DUMAI - Nyaris tak terdengar. Sejak beberapa tahun terakhir ini, suara-suara kritis yang diharapkan menyoroti berbagai persoalan pembangunan dan kebijakan pemerintah daerah di Kota Dumai seakan tenggelam dimakan zaman.
Pengamat sosial dan pembangunan Kota Dumai Dahril Qutni merasa heran makin melempemnya lembaga kontrol di Kota Dumai. Baik dari berbagai tokoh masyarakat, Lembaga Swadaya, media, dan bahkan yang terutama sekali dari lembaga wakil rakyat, DPRD Kota Dumai.
"Suara kritis itu sangat diperlukan agar dapat menjadi pengawasan bagi jalannya roda pemerintahan dan pembangunan. Dengan adanya suara bising dari berbagai elemen masyarakat, maka pihak penyelenggara pemerintahan dan pembangunan akan berhati-hati dan takut berbuat macam-macam, yang menyimpang dari ketentuan," ujarnya kepada riautrust.com, kemarin.
Wali Kota Dumai Paisal saat ini dinilainya enak melaksanakan tugasnya dalam melaksanakan roda pemerintahan dan pembangunan. Pasalnya, Wako Dumai dinilainya seakan berjalan sendiri tanpa hambatan, tanpa kritik yang berarti. Semua kebijakan dan program pembangunan yang dibuat eksekutif di bawah kepemimpinan wako hingga saat ini berjalan mulus, tanpa banyak yang mempersoalkannya. Bahkan, kebijakan wako tanpa melibatkan lembaga DPRD Dumai pun berjalan mulus, tanpa protes dari wakil rakyat.

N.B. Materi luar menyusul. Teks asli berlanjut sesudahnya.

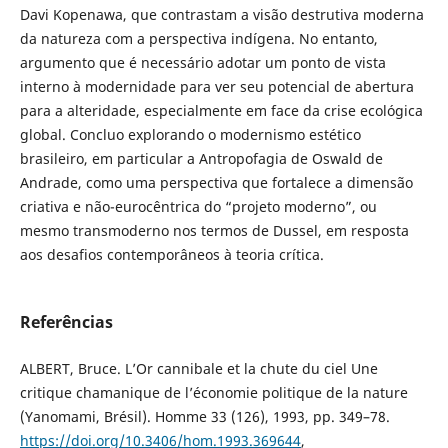
Davi Kopenawa, que contrastam a visão destrutiva moderna
da natureza com a perspectiva indígena. No entanto,
argumento que é necessário adotar um ponto de vista
interno à modernidade para ver seu potencial de abertura
para a alteridade, especialmente em face da crise ecológica
global. Concluo explorando o modernismo estético
brasileiro, em particular a Antropofagia de Oswald de
Andrade, como uma perspectiva que fortalece a dimensão
criativa e não-eurocêntrica do “projeto moderno”, ou
mesmo transmoderno nos termos de Dussel, em resposta
aos desafios contemporâneos à teoria crítica.
Referências
ALBERT, Bruce. L’Or cannibale et la chute du ciel Une
critique chamanique de l’économie politique de la nature
(Yanomami, Brésil). Homme 33 (126), 1993, pp. 349–78.
https://doi.org/10.3406/hom.1993.369644
,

Menurutnya, lembaga DPRD itu memiliki fungsi controling, budgeting, dan legislasi. Namun, saat ini fungsi kontrol itu tak tampak. Yang terlihat cuma fungsi budgeting dan legislasi. Padahal, sebenarnya dalam melaksanakan fungsi budgeting itu pun melekat fungsi controlling. Anggota dewan yang kritis tentunya tidak asal setuju saja dari rencana anggaran yang diajukan pihak eksekutif.
Selain itu, di Kota Dumai ini banyak proyek gagal. Program pembangunan yang tak berfungsi, tapi masih dianggarkan untuk berbagai perbaikan dan penyediaan fasilitas. Bahkan, juga terdapat proyek bermasalah, yaitu proyek pembangunan yang tidak sesuai bestek dan terkesan asal jadi. Namun, persoalan itu dinilainya sepi dari sorotan.
Mantan Ketua Komisi III DPRD Dumai ini juga menyoroti persoalan sumber-sumber Pendapatan Asli Daerah (PAD) yang dinilainya potensial. Namun, sumbangan sektor ini pun tak meningkat. Dari tahun ke tahun kisarannya cuma segitu-gitu saja.
"Saat ini kita jarang mendengar DPRD Dumai menggelar rapat dengar pendapat atau hearing dengan mitra kerjanya untuk mempertanyakan program pembangunan yang dilaksanakan atau mempertanyakan tentang PAD di sektor tertentu yang tak meniningkat-ningkat. Atau juga mempertanyakan berbagai kebijakan atau segala persoalan yang terkait dengan kepentingan masyarakat dan daerah. Ada apa?"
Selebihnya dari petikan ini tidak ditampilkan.